The results from the statistical analyses revealed that there was a significant relationship between land cover and in-stream water quality (See table 5). The results indicated that water quality was significantly correlated with both the proportions and configuration of rangeland areas. However, there was no significant correlation between water quality variables and proportion of forest in the Zayandehroud basin. Total edge of rangeland area had positive effects on water quality, especially on BOD5 and EC (p < 0.01). In particular, concentrations of BOD5 and EC were more likely to be high when rangeland areas in basins were fragmented into smaller patches. These results suggest that non-fragmented large rangelands in watersheds might reduce the concentrations of BOD5 and EC in the river. Lee et al. (2009) also found a similar result about the effect of rangeland ED on water quality.
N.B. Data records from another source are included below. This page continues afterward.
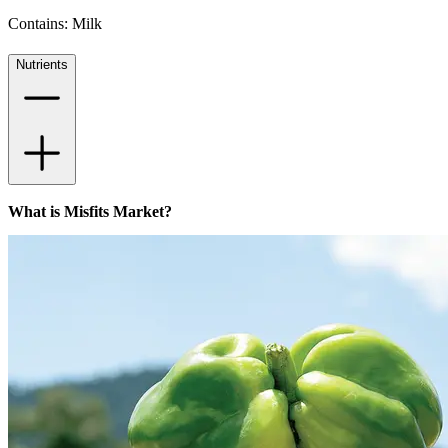
Contains: Milk
Nutrients
What is Misfits Market?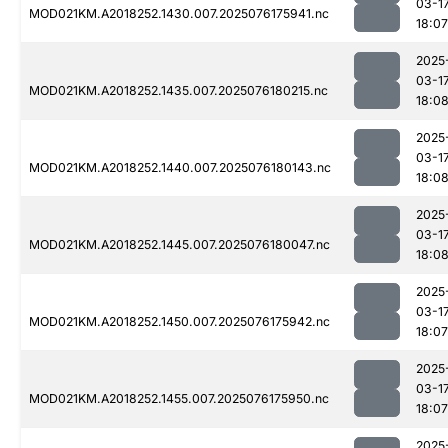
03-1
MOD021KM.A2018252.1430.007.2025076175941.nc
18:07
2025
03-1
MOD021KM.A2018252.1435.007.2025076180215.nc
18:0
2025
03-1
MOD021KM.A2018252.1440.007.2025076180143.nc
18:0
2025
03-1
MOD021KM.A2018252.1445.007.2025076180047.nc
18:0
2025
03-1
MOD021KM.A2018252.1450.007.2025076175942.nc
18:07
2025
03-1
MOD021KM.A2018252.1455.007.2025076175950.nc
18:07
2025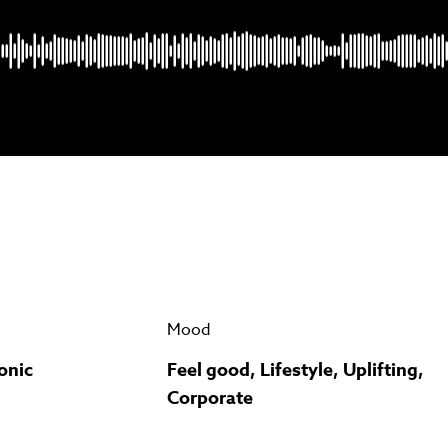
Psst music lovers… get the best value
n up to our monthly or annual membership plans and
save u
90%
per track.
View memberships
Mood
onic
Feel good, Lifestyle, Uplifting,
Corporate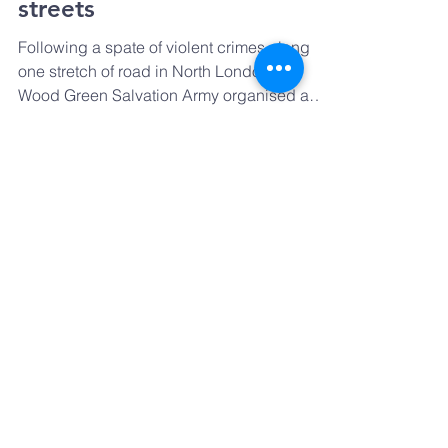
Prayer Walk: Peace on our
streets
Following a spate of violent crimes along
one stretch of road in North London, the
Wood Green Salvation Army organised a
united churches...
GET IN TOUCH
Email:
Prayharingey@gmail.com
PLAND and LPI metrics of rangeland also had a positive effect on the decreasing nutrients (NO3, PO4) of water in this river (p < 0.05). It was shown that degradation of rangeland led to the degradation of water quality which indicated the importance of rangeland conservation (Tong and Chen 2002; Lee et al. 2009), Thus, human land uses might degrade water quality not only by transforming natural areas into urban or agricultural areas generating pollutants and nutrients, but also by degrading the quality of remnant rangeland patches in basins with fragmented and isolated rangeland patches.
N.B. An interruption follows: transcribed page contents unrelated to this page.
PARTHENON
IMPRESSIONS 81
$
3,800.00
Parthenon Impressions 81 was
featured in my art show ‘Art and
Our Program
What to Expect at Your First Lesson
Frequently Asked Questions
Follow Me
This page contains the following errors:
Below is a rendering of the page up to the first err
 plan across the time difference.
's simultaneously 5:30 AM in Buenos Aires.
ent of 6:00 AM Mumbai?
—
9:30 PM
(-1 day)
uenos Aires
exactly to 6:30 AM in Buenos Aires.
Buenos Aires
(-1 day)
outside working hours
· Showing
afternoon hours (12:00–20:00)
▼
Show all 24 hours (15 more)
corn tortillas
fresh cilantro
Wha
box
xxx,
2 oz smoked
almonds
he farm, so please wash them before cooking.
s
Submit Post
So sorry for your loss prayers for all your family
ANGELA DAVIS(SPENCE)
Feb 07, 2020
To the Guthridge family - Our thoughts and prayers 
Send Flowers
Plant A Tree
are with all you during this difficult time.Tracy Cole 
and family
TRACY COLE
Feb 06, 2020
The results indicate that water quality of Zayandehroud River is closely associated with both the proportions of land cover and the configurations of bare land. Water quality is more likely to be degraded when there is high edge density of bare land. However, there was no significant correlation between water quality variables and proportion of forest in the Zayandehroud basin except the number of patches for forest land cover that was negatively related to EC. It means that by increasing the number of forest patches in sub basins, electrical conductivity has been decreased. The total edge of rangeland area had positive effects on water quality, especially on BOD5 and EC (p < 0.01).

Conclusions

This study evaluated general land cover patterns, and environmental impacts of land cover change in the Zayandehroud basin in 1997–2008. Many studies have reported that forest and vegetation cover like rangeland and forests play primary roles in protecting water quality in adjacent aquatic systems (Tong and Chen 2002; White and Greer 2006; Lee et al. 2009). Results of this study also revealed that the degradation of rangeland led to the degradation of water quality which highlighted the importance of rangeland conservation in water quality management at landscape scale. However, a significant relationship between forest areas and water quality was not observed in this study because the Zayanderoud basin is located in a semi-arid area of Iran, where forests are very limited and are only in small patches with low density. Thus, in semi-arid areas like the Zayanderoud basin, rangeland conservations play a more important role for the management of water quality.

This study indicates that landscape characteristics are significantly correlated to stream water quality in the Zayandehroud basin. Water quality parameters had more significant correlations with the edge density of rangeland and also with PLAND of the bare lands in the study area. Therefore, these landscape metrics are better indicators for monitoring and are more accountable in predicting water quality in this region. Therefore, in characterizing stream water quality using landscape metrics, the composition indices and spatial configuration indices are both important.

For management and restoration actions, reversal of land use to a less-developed state is rarely practical so improvement of the stream condition more often depends on the improvements in landscape management and design.

Results of this study can be used in establishing and implementing effective water management at landscape scale, in this region. In addition, the information on the hydrologic effects of land use can provide guidelines, not only for resource managers in restoring the aquatic ecosystem but also for policy makers in evaluating alternate land management decisions.